İsveç’te bir İsveçli ile evlendim. İki çocuğumuz oldu. Burada insan muamelesi görüyoruz. Gerekirse İsveç için savaşırım.
Ne
Pekekeli’yim ( PKK’yı böyle telaffuz ediyor ), ne de Apo’yu takdir
ediyorum. İtalya Öcalan’ı asla size geri vermez. Verse, Türkler onun
etlerini ayırsa bile, Kürt davası bitmez. Yirminci yılını tamamlayan PKK
içerisinde Apo, muhaliflerince çok yumuşak bulunuyor. Ölümü durumunda
yerine geçeceklerin icraatlarından sonra, Apo’yu çok ararsınız. Dört
yıldır turistik yerlere saldıracağım deyip, Avrupa’da puan kaybederim
düşüncesiyle saldırmaması, ona Avrupa’da sempatiyle bakılmasını sağladı.
Avrupalılar onu Kübalı gerilla Che Guevara ile ile özdeşleştiriyorlar.
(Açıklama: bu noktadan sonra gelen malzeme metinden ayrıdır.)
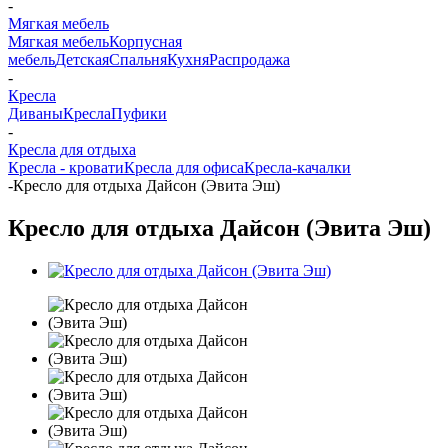
-
Мягкая мебель
Мягкая мебель
Корпусная
мебель
Детская
Спальня
Кухня
Распродажа
-
Кресла
Диваны
Кресла
Пуфики
-
Кресла для отдыха
Кресла - кровати
Кресла для офиса
Кресла-качалки
-
Кресло для отдыха Дайсон (Эвита Эш)
Кресло для отдыха Дайсон (Эвита Эш)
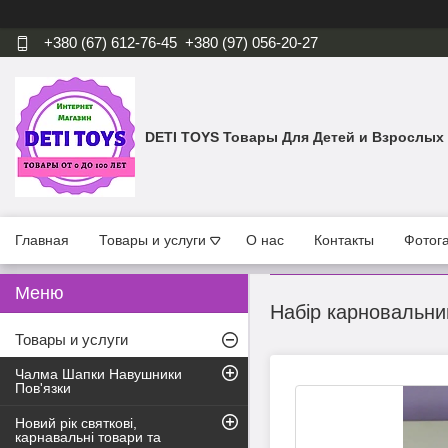
+380 (67) 612-76-45
+380 (97) 056-20-27
DETI TOYS Товары Для Детей и Взрослых
Главная
Товары и услуги
О нас
Контакты
Фотог
Набір карновальни
Товары и услуги
Чалма Шапки Навушники
Пов'язки
Новий рік святкові,
карнавальні товари та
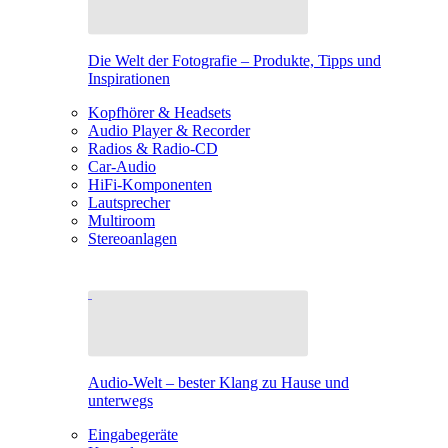
Die Welt der Fotografie – Produkte, Tipps und
Inspirationen
Kopfhörer & Headsets
Audio Player & Recorder
Radios & Radio-CD
Car-Audio
HiFi-Komponenten
Lautsprecher
Multiroom
Stereoanlagen
Audio-Welt – bester Klang zu Hause und
unterwegs
Eingabegeräte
Kürtçe, İngilizce ve İsveççe’yi burada öğrendim .Yıllardır protesto
amacıyla ana dilim Türkçe’yi konuşmuyorum.
Kürt bakışını anlatan
“Özgür Politika Gazetesi”, İsveç’te Hürriyet’ten daha fazla satılır.
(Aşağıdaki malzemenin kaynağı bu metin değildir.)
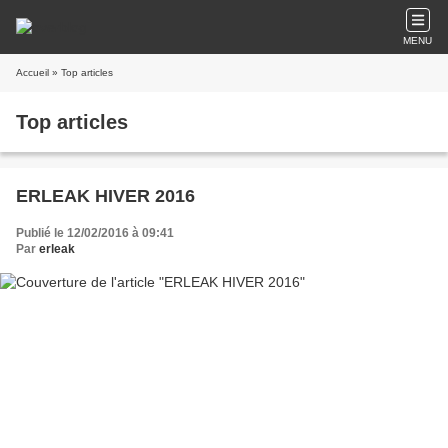
MENU
Accueil
» Top articles
Top articles
ERLEAK HIVER 2016
Publié le 12/02/2016 à 09:41
Par
erleak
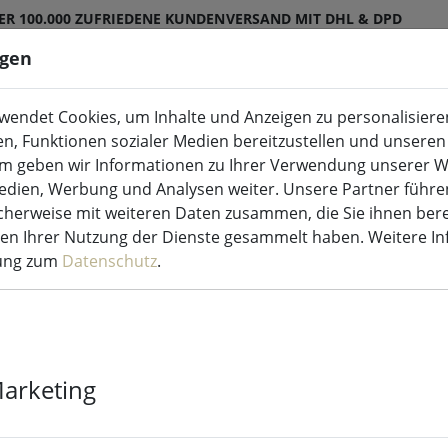
ER 100.000 ZUFRIEDENE KUNDEN
VERSAND MIT DHL & DPD
ngen
endet Cookies, um Inhalte und Anzeigen zu personalisieren
ED-Kerzen Indoor & Outdoor
Küche & Essen
en, Funktionen sozialer Medien bereitzustellen und unseren 
m geben wir Informationen zu Ihrer Verwendung unserer W
Medien, Werbung und Analysen weiter. Unsere Partner führe
herweise mit weiteren Daten zusammen, die Sie ihnen bere
rk
men Ihrer Nutzung der Dienste gesammelt haben. Weitere I
rung zum
Datenschutz
.
Marketing
Denmark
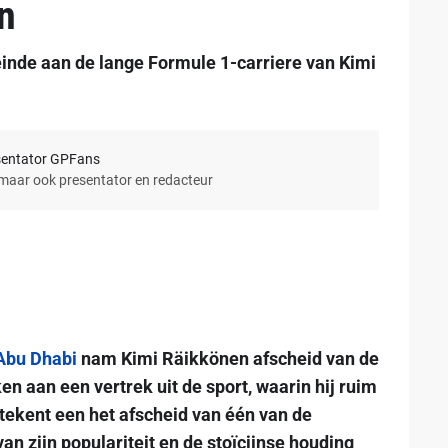
n
inde aan de lange Formule 1-carriere van Kimi
sentator GPFans
 maar ook presentator en redacteur
Abu Dhabi
nam Kimi Räikkönen afscheid van de
en aan een vertrek uit de sport, waarin hij ruim
etekent een het afscheid van één van de
an zijn populariteit en de stoïcijnse houding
İtalyan narenciyelerini ezip, Tofaş marka arabaları ve İtalyan
bayraklarını yakarak kendinizi gülünç duruma sokuyorsunuz..
Başta
Almanya’da olmak üzere yüz binlerce Kürt, Türk mallarını protesto
etmeye başladı. İtalyan ürünleri rekor düzeyde satılıyor. Makarnaya kan
damlayan tanıtımla herkesi bir kez daha irkilttiniz Demirel’in, “Kürt
sorunu yoktur, terör sorunu vardır” sözleri, tüm çözüm yollarını
tıkıyor.
Asla bir Kürt devletinden yana değilim. Zaten bir
referandum yapılsa, bölge halkı da bunu doğrulayacaktır. Birlikte
savaştık, birbirimizden kız aldık, verdik. Birlikte yaşamayı öğrenmemiz
lazım. Her şeye rağmen Bitlis ve köyüm gözümde tütüyor. Mümkünü pek yok
ama, ülkeme geri dönmeyi çok isterdim.
Vedalaştık. Metin, tanıdığım ilk Kürt’tü. Günlük gazetelerde okuduklarımdan çok farklı şeyler dinlemiştim.
Akşam
Stockholm sokaklarında binlerce Şilili’nin, emekli general Pinochet’nin
İngiltere’de tutuklu kalma kararını, şarkılar ve danslarla kutladığına
tanık oldum.
Türkiye, Avrupa’dan bakılınca bir hayli farklı görünüyor.